Enviada em 02/10/2021

A Organização Mundial da Saúde (OMS) afirmou, em 2018, que mais de 3,3 milhões de indivíduos morrem anualmente no mundo em decorrência do consumo de álcool - o que representa mais de 5% do total de óbitos. Ademais, consoante, ainda, a OMS, o brasileiro consome mais litros de álcool em um ano que a média internacional - o que revela que o abuso de álcool na sociedade brasileira tem uma maior intensidade. Por conseguinte, o uso abusivo de álcool leva a problemas individuais, como prejuízos à saúde física, e coletivos, tais quais o aumento da violência e da demanda sobre os serviços públicos de saúde - bem como é fomentado por uma sociedade na qual o bom resultado é priorizado.

Primordialmente, deve-se ressaltar que o corpo social hodierno corrobora sobremodo para uma maior dependência de álcool. De acordo com o livro “Sociedade do Cansaço”, escrito por Byung-Chul Han, filósofo sul-coreano, na atual conjuntura, com o fito de afirmar o “eu” frente ao diferente, o desempenho e a alta performance individuais são valorizados e almejados veementemente, de modo que a pessoa exija de si o máximo resultado - influenciada por um positivismo que a faz crer que tudo pode ser alcançado. Contudo, quando o homem não obtém o que anela, é causada uma frustração que tende a depressão, e - mesmo que não haja desilusão - ele se vê demasiadamente atarefado e cansado, o que pode propiciar a síndrome de burnout, caracterizada pelo esgotamento físico e emocional.
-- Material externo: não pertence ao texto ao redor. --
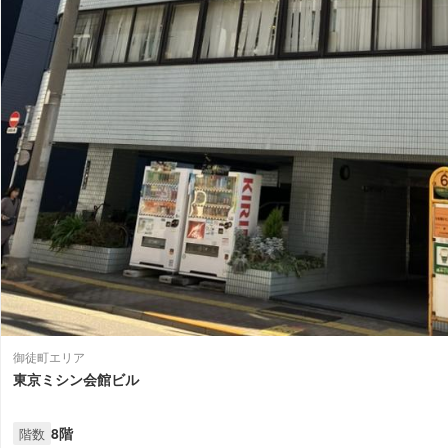
御徒町エリア
東京ミシン会館ビル
8階
階数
Em virtude disso, as drogas - entre elas o álcool - tornam-se ótimas rotas de escape de uma realidade permeada por problemas de natureza emocional.

Consequentemente, com a maior ingestão de álcool, diversas resultâncias negativas podem ser observadas. Em consonância com o Centro de Informações sobre Saúde e Álcool, essa substância entorpecente pode promover moléstias, tais quais doenças no fígado, câncer, problemas cardiovasculares e prejuízos cerebrais. Ademais, por ser um produto que ocasiona embriaguez, o álcool é uma causador frequente de acidentes de trânsito e de violência, porquanto pode gerar insanidade mental no indíviduo que o consome. Outrossim, por originar múltiplas mazelas e, em consequência disso, exigir um tratamento médico, essa droga, também, sobrecarrega o sistema público de saúde.

Diante de tal exposto, depreende-se que o consumo desse alucinógeno deve ser mitigado. Para tal, faz-se mister que o Ministério da Saúde, por intermédio de campanhas midiáticas - principalmente na televisão “aberta” - divulgue, para todos os brasileiros, informações acerca dos prejuízos que o baixo ou demasiado consumo de álcool pode causar, com o intento de desestimular a ingestão dessa droga e, em decorrência disso, reduzir o número de óbitos, internações hospitalares e acidentes de trânsito. Quiçá, destarte, a sociedade brasileira tornar-se-á um exemplo a ser seguido por outras nações.